Wednesday, September 28, 2016

The Port will see the Collection Miró already on Friday – the Daily News – Lisbon

The people of porto will be the first to see the controversial collection Miró, consisting of 85 works of art whose fate, in 2013, was the sale in an international auction.

The collection will be displayed for the first time from Friday in Porto, the city that the Government has also chosen to host the collection in the residence, throwing the challenge to provide a suitable space that the municipal council is still assessing.

The exhibition Joan Miró: the Materiality and Metamorphosis opens to the public on Saturday, in the Serralves Museum, where it will be on display until January 28, 2017, with the curatorship of Robert Lofthouse Messeri.

the sale of The collection of works by the Catalan artist Joan Miró (1893-1983) went public at the end of 2013, when the Parvalorem and Parups, companies created by the State in 2010 to manage the assets and recover the loans of the former Banco Português de Negócios (BPN), nationalized in 2008, announced that it would go to auction in the following year, in London, by Christie”s.

it Was revealed the option of the then Government PSD/CDS, led by Passos Coelho, to sell the collection to retrieve part of the loans of the former low birth weight, sustained by the argument that the set of works of art was not a priority for the collections of national museums.

At the time, the Government claimed that, in a context of crisis, the goal was to shoot down the expense of the State, and the international auction would be the way “more transparent” to sell.

this decision, reacted by a group of artists and curators of Lisbon, defending, in a petition to the public, the maintenance of the 85 works of art in Portugal.
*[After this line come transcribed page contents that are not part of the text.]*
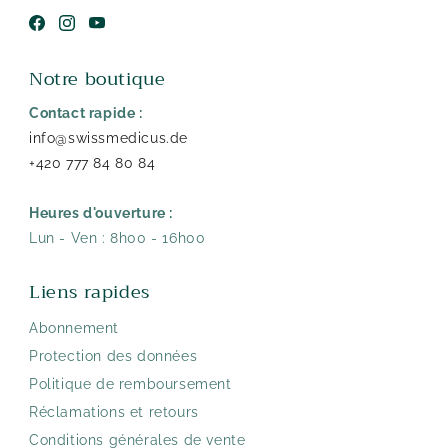
Facebook
Instagram
YouTube
Notre boutique
Contact rapide :
info@swissmedicus.de
+420 777 84 80 84
Heures d'ouverture :
Lun - Ven : 8h00 - 16h00
Liens rapides
Abonnement
Protection des données
Politique de remboursement
Réclamations et retours
Conditions générales de vente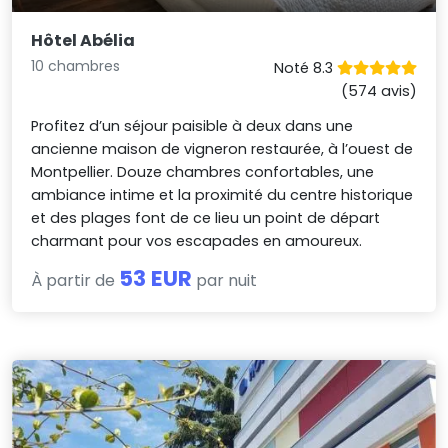
Hôtel Abélia
10 chambres
Noté 8.3
(574 avis)
Profitez d’un séjour paisible à deux dans une
ancienne maison de vigneron restaurée, à l’ouest de
Montpellier. Douze chambres confortables, une
ambiance intime et la proximité du centre historique
et des plages font de ce lieu un point de départ
charmant pour vos escapades en amoureux.
53 EUR
À partir de
par nuit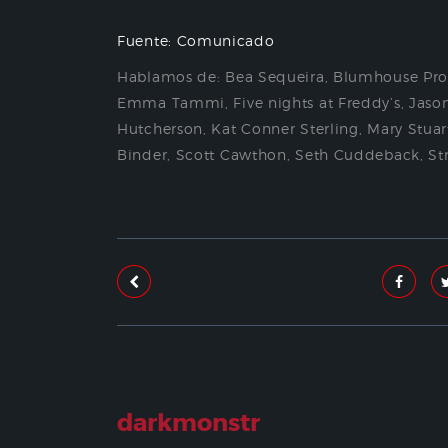
Fuente: Comunicado
Hablamos de:
Bea Sequeira
,
Blumhouse Pro
Emma Tammi
,
Five nights at Freddy’s
,
Jaso
Hutcherson
,
Kat Conner Sterling
,
Mary Stuar
Binder
,
Scott Cawthon
,
Seth Cuddeback
,
St
darkmonstr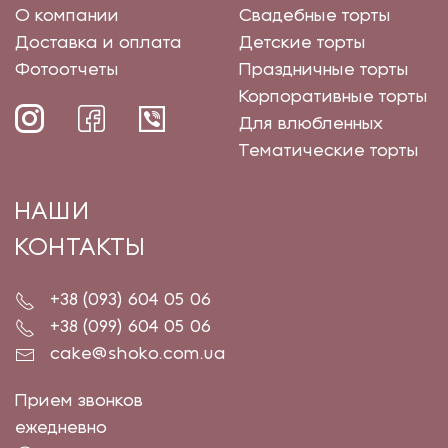
О компании
Свадебные торты
Доставка и оплата
Детские торты
Фотоотчеты
Праздничные торты
Корпоративные торты
Для влюбленных
Тематические торты
НАШИ
КОНТАКТЫ
+38 (093) 604 05 06
+38 (099) 604 05 06
cake@shoko.com.ua
Прием звонков
ежедневно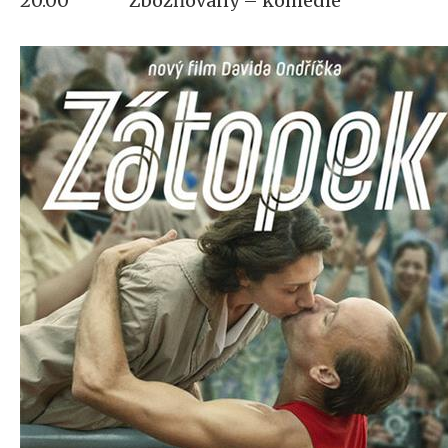
20.00 Zbožňovaný – komedie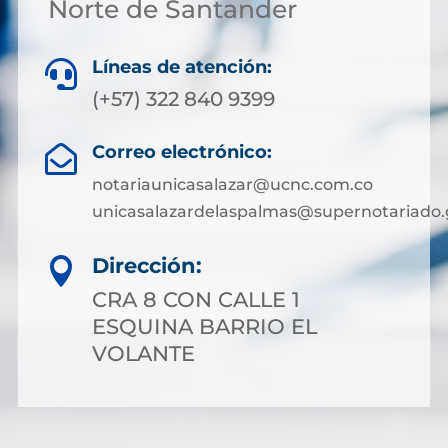
Norte de Santander
Líneas de atención:

(+57) 322 840 9399
Correo electrónico:

notariaunicasalazar@ucnc.com.co
unicasalazardelaspalmas@supernotariado.
Dirección:

CRA 8 CON CALLE 1
ESQUINA BARRIO EL
VOLANTE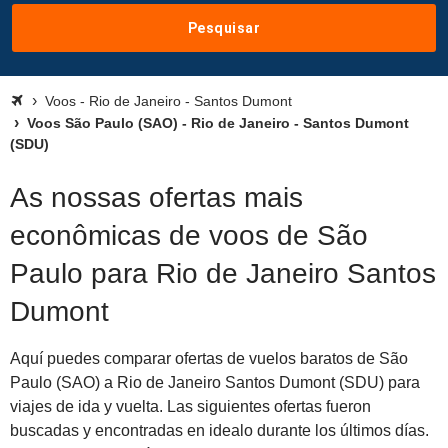
Pesquisar
Voos - Rio de Janeiro - Santos Dumont
Voos São Paulo (SAO) - Rio de Janeiro - Santos Dumont
(SDU)
As nossas ofertas mais
econômicas de voos de São
Paulo para Rio de Janeiro Santos
Dumont
Aquí puedes comparar ofertas de vuelos baratos de São
Paulo (SAO) a Rio de Janeiro Santos Dumont (SDU) para
viajes de ida y vuelta. Las siguientes ofertas fueron
buscadas y encontradas en idealo durante los últimos días.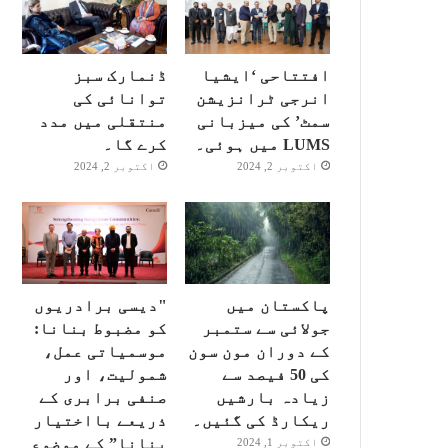
افتتاحی ‘ایشیا
ڈنمارک سبز
انرجی ٹرانزیشن
توانائی کی
سمٹ’ کی میزبانی
منتقلی میں مدد
LUMS میں ہوئی۔
کرے گا۔
اکتوبر 2, 2024
اکتوبر 2, 2024
پاکستان میں
"دیسی برادریوں
جولائی سے ستمبر
کو مضبوط بنانا:
کے دوران مون سون
موسمیاتی عمل،
کی 50 فیصد سے
شمولیت، اور
زیادہ بارشیں
صنفی برابری کے
ریکارڈ کی گئیں۔
ذریعے بااختیار
بنانا” کے موضوع
اکتوبر 1, 2024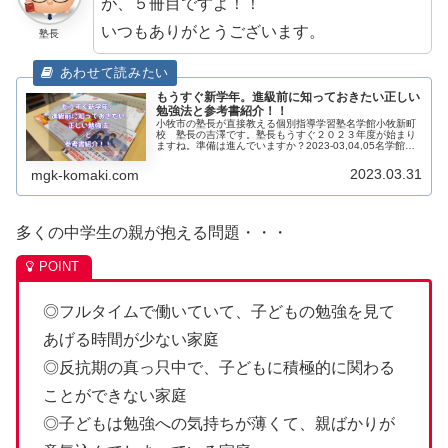
が、５冊目ですよ！！
いつもありがとうございます。
塾長
もうすぐ新学年。進級前に知っておきたい正しい
勉強法と参考書紹介！！
小牧市の塾長が直接教える個別指導学習塾名学館小牧新町
校 塾長の吉澤です。塾長もうすぐ２０２３年度が始まり
ますね。準備は進んでいますか？2023-03,04,05名学館カ
レンダー予定当塾は４月１日が２０２２年度最終授業で、
そこから１週間お休み...
2023.03.31
mgk-komaki.com
多くの中学生の親が抱える問題・・・
◎フルタイムで働いていて、子どもの勉強を見て
あげる時間が少ない家庭
◎反抗期の真っ只中で、子どもに積極的に関わる
ことができない家庭
◎子どもは勉強への気持ちが薄くて、親ばかりが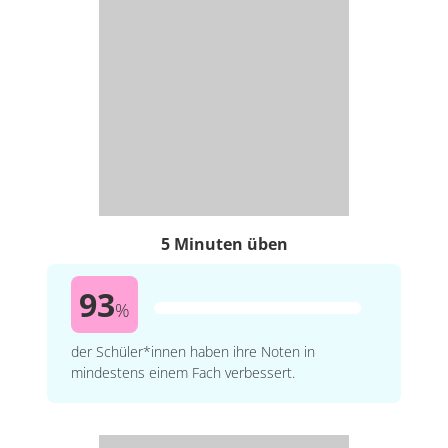
5 Minuten üben
93
%
der Schüler*innen haben ihre Noten in
mindestens einem Fach verbessert.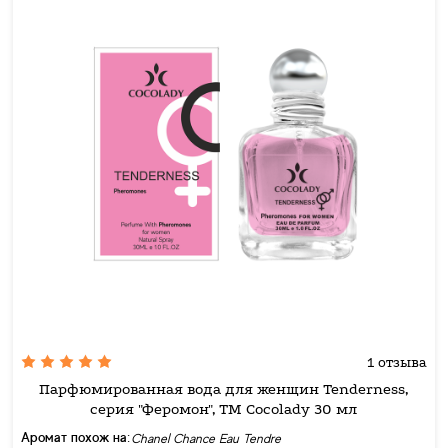
1 отзыва
Парфюмированная вода для женщин Tenderness,
серия "Феромон", ТМ Cocolady 30 мл
Аромат похож на:
Chanel Chance Eau Tendre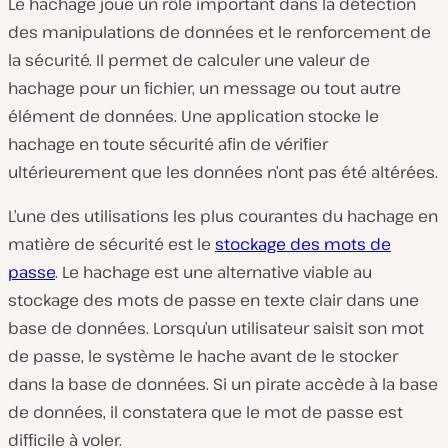
Le hachage joue un rôle important dans la détection
des manipulations de données et le renforcement de
la sécurité. Il permet de calculer une valeur de
hachage pour un fichier, un message ou tout autre
élément de données. Une application stocke le
hachage en toute sécurité afin de vérifier
ultérieurement que les données n’ont pas été altérées.
L’une des utilisations les plus courantes du hachage en
matière de sécurité est le
stockage des mots de
passe
. Le hachage est une alternative viable au
stockage des mots de passe en texte clair dans une
base de données. Lorsqu’un utilisateur saisit son mot
de passe, le système le hache avant de le stocker
dans la base de données. Si un pirate accède à la base
de données, il constatera que le mot de passe est
difficile à voler.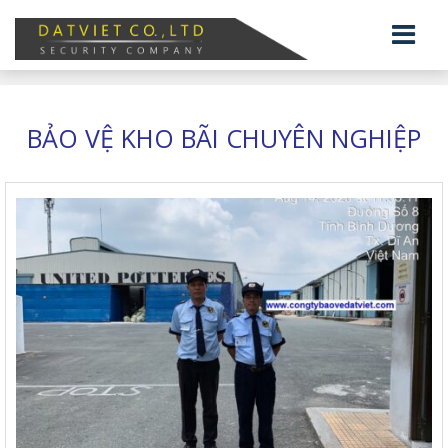
BẢO VỆ KHO BÃI CHUYÊN NGHIỆP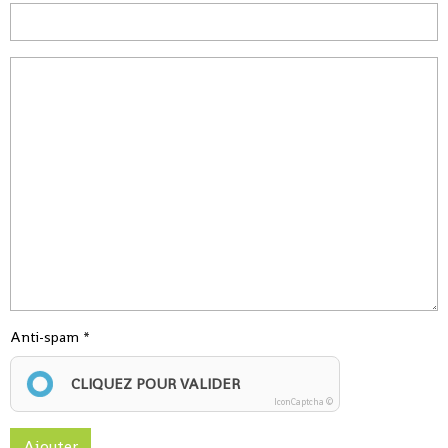
Anti-spam
CLIQUEZ POUR VALIDER
IconCaptcha ©
Ajouter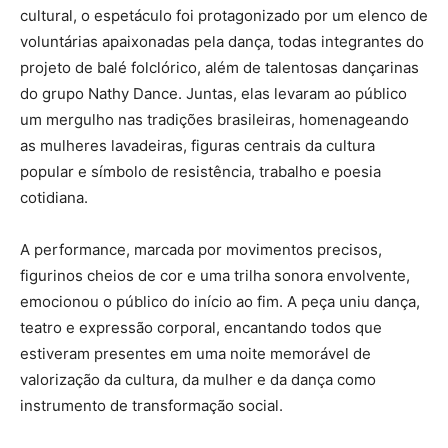
cultural, o espetáculo foi protagonizado por um elenco de
voluntárias apaixonadas pela dança, todas integrantes do
projeto de balé folclórico, além de talentosas dançarinas
do grupo Nathy Dance. Juntas, elas levaram ao público
um mergulho nas tradições brasileiras, homenageando
as mulheres lavadeiras, figuras centrais da cultura
popular e símbolo de resistência, trabalho e poesia
cotidiana.
A performance, marcada por movimentos precisos,
figurinos cheios de cor e uma trilha sonora envolvente,
emocionou o público do início ao fim. A peça uniu dança,
teatro e expressão corporal, encantando todos que
estiveram presentes em uma noite memorável de
valorização da cultura, da mulher e da dança como
instrumento de transformação social.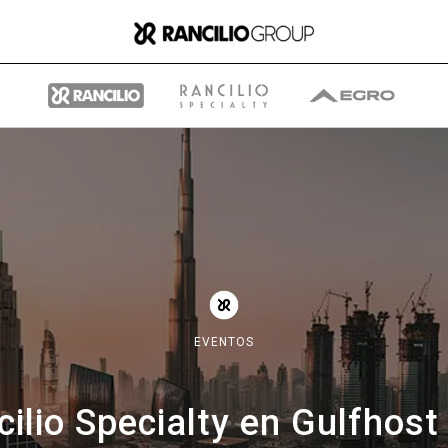
Group
Quiénes somos
EVENTOS
Qué hacemos
cilio Specialty en Gulfhos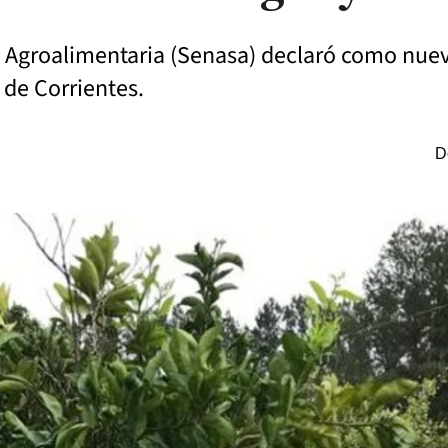
d Agroalimentaria (Senasa) declaró como nuev
 de Corrientes.
D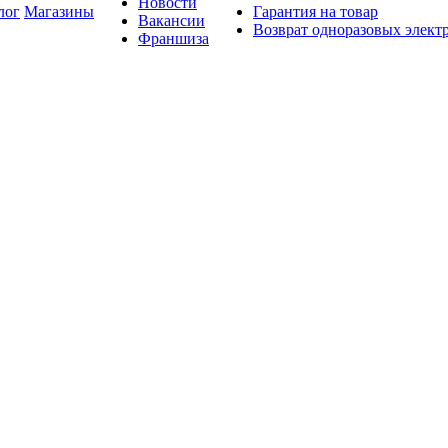
Новости
лог
Магазины
Гарантия на товар
Вакансии
Возврат одноразовых элект
Франшиза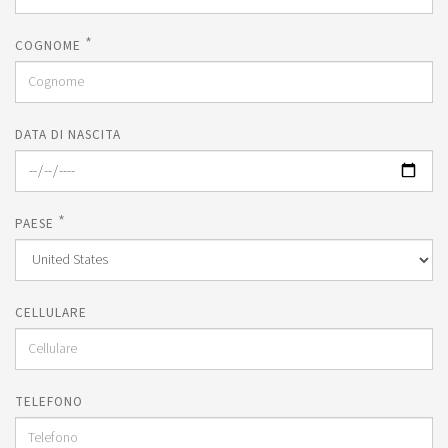
*
COGNOME
DATA DI NASCITA
*
PAESE
CELLULARE
TELEFONO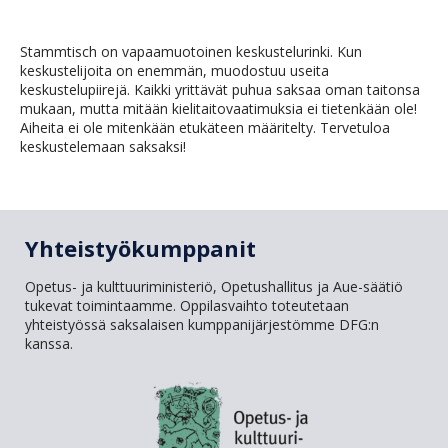
Stammtisch on vapaamuotoinen keskustelurinki. Kun
keskustelijoita on enemmän, muodostuu useita
keskustelupiirejä. Kaikki yrittävät puhua saksaa oman taitonsa
mukaan, mutta mitään kielitaitovaatimuksia ei tietenkään ole!
Aiheita ei ole mitenkään etukäteen määritelty. Tervetuloa
keskustelemaan saksaksi!
Yhteistyökumppanit
Opetus- ja kulttuuriministeriö, Opetushallitus ja Aue-säätiö
tukevat toimintaamme. Oppilasvaihto toteutetaan
yhteistyössä saksalaisen kumppanijärjestömme DFG:n
kanssa.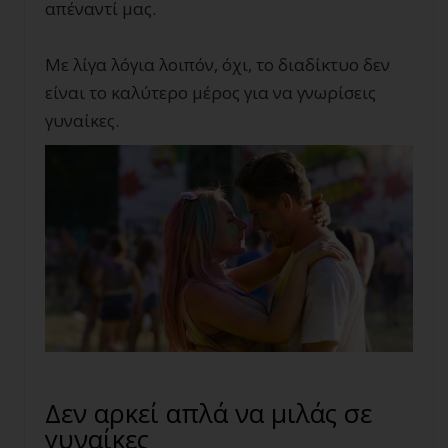
απέναντί μας.
Με λίγα λόγια λοιπόν, όχι, το διαδίκτυο δεν
είναι το καλύτερο μέρος για να γνωρίσεις
γυναίκες.
Δεν αρκεί απλά να μιλάς σε
γυναίκες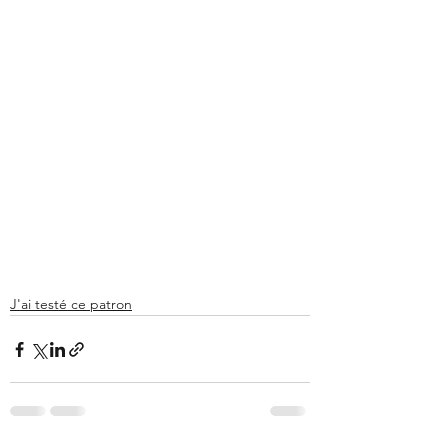
J'ai testé ce patron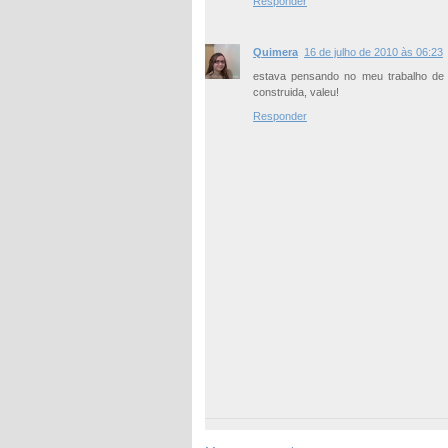
Responder
Quimera
16 de julho de 2010 às 06:23
estava pensando no meu trabalho de
construida, valeu!
Responder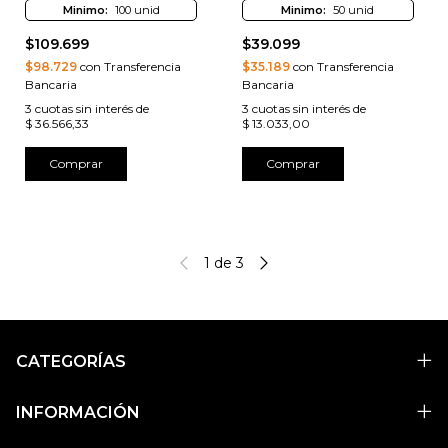
Minimo:
100 unid
Minimo:
50 unid
$109.699
$39.099
$98.729
con Transferencia
$35.189
con Transferencia
Bancaria
Bancaria
3
cuotas sin interés de
3
cuotas sin interés de
$ 36.566,33
$ 13.033,00
Comprar
Comprar
1
de
3
CATEGORÍAS
INFORMACIÓN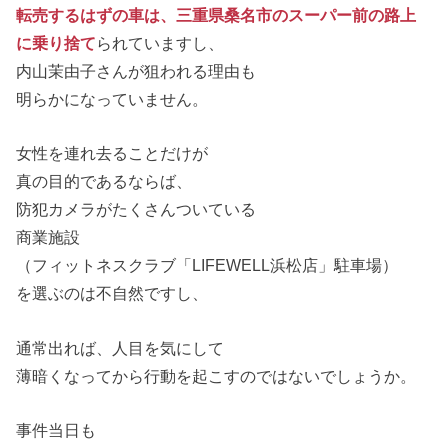
転売するはずの車は、三重県桑名市のスーパー前の路上
に乗り捨て
られていますし、
内山茉由子さんが狙われる理由も
明らかになっていません。
女性を連れ去ることだけが
真の目的であるならば、
防犯カメラがたくさんついている
商業施設
（フィットネスクラブ「LIFEWELL浜松店」駐車場）
を選ぶのは不自然ですし、
通常出れば、人目を気にして
薄暗くなってから行動を起こすのではないでしょうか。
事件当日も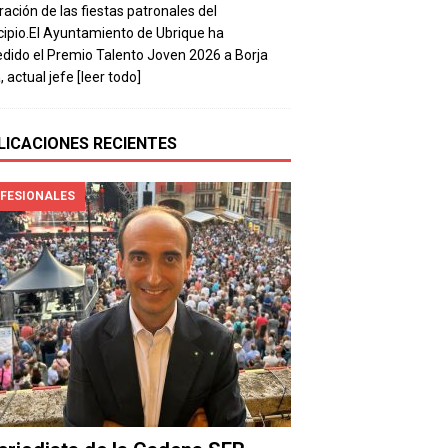
ración de las fiestas patronales del
ipio.El Ayuntamiento de Ubrique ha
dido el Premio Talento Joven 2026 a Borja
, actual jefe
[leer todo]
LICACIONES RECIENTES
FESIONALES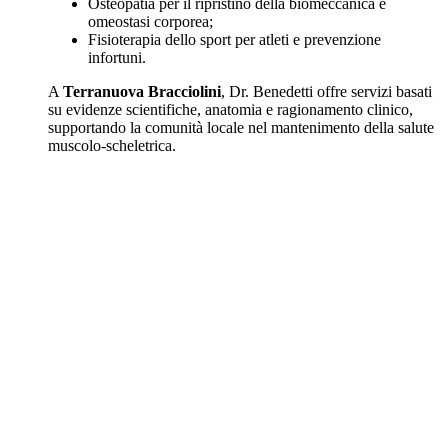
Osteopatia per il ripristino della biomeccanica e
omeostasi corporea;
Fisioterapia dello sport per atleti e prevenzione
infortuni.
A
Terranuova Bracciolini
, Dr. Benedetti offre servizi basati
su evidenze scientifiche, anatomia e ragionamento clinico,
supportando la comunità locale nel mantenimento della salute
muscolo-scheletrica.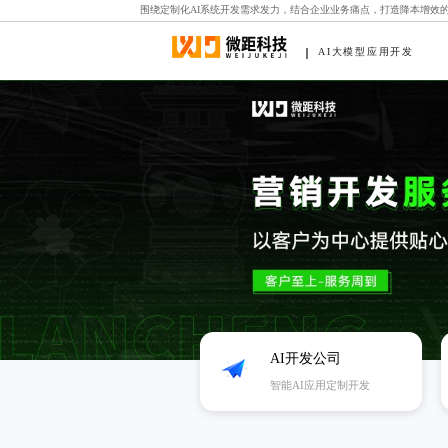
围绕定制化AI系统开发需求发力，结合企业业务痛点，打造降本增效
AI大模型应用开发
AI开发公司
智能AI应用定制开发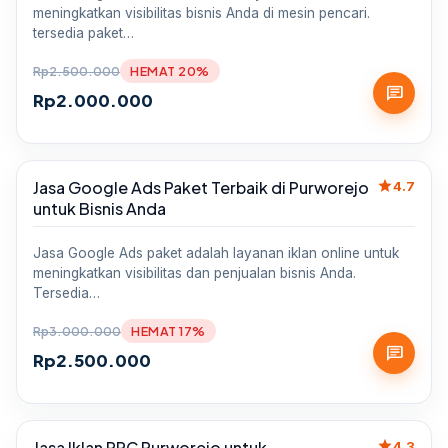
meningkatkan visibilitas bisnis Anda di mesin pencari.
tersedia paket…
Rp
2.500.000
HEMAT 20%
chat
Rp
2.000.000
star
Jasa Google Ads Paket Terbaik di Purworejo
Sale
4.7
untuk Bisnis Anda
Jasa Google Ads paket adalah layanan iklan online untuk
meningkatkan visibilitas dan penjualan bisnis Anda.
Tersedia…
Rp
3.000.000
HEMAT 17%
chat
Rp
2.500.000
star
Jasa Iklan PPC Purworejo untuk
Sale
4.3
Would receive more than 10 thousand signatures, and was debated in parliament.

The debate grew and were called, at the time, to parliament, the then secretary of State for Culture, Jorge Barreto Xavier, the president of the two companies, Francisco Nogueira Leite, and the secretary of State for Treasury, Isabel Castelo Branco.

For its part, the opposition parties, in particular the PS, the PCP and the BE, advocated the maintenance of the works in the country and its classification as a national heritage site.

under the terms of the contract between the companies that represent the State and the auction Christie”s, the collection would be sold for a minimum value of 35.5 million euros, or a maximum expected increase of 54.3 million euros.

The Public Ministry (MP) has moved forward with an injunction with the Administrative Court of the Circle of Lisbon asking for the suspension of the sale of the collection a few days before the auction, in London, but was rejected.

Even so, Christie”s turned out to cancel the auction, concluding that the legal uncertainties created in Portugal put in danger the sale of the works in a safe manner.

at That time, the prime minister, Pedro Passos Coelho, has deplored the decision of the auction, and took the management of the process, manifesting hopeful that the sale be made “short-term”.

The works, which were already in London, in the exhibition, they ended up returned to Portugal, to the coffers of the General Box of Deposits, where they remained, and has come to be marked new auction, but the MP returned to lodge an injunction against the output of the works, which turned out to be accepted.

For the second time, the auction returned to postpone the auction for when the “legal issues and commercial” were resolved, which did not happen.

the companies Also were reaffirming the intention of the sale of 85 works, and refused always his public exposure, invoking the issues of the pending legal proceedings.

The fate of the controversial collection Miró turned out to totally change with the new Government, having at the end of 2015, the then minister of culture, João Soares, announced in parliament that the works would be permanently in Portugal, option reiterated by the minister who succeeded him, Luís Filipe Castro Mendes, and, on Tuesday, the prime minister, António Costa.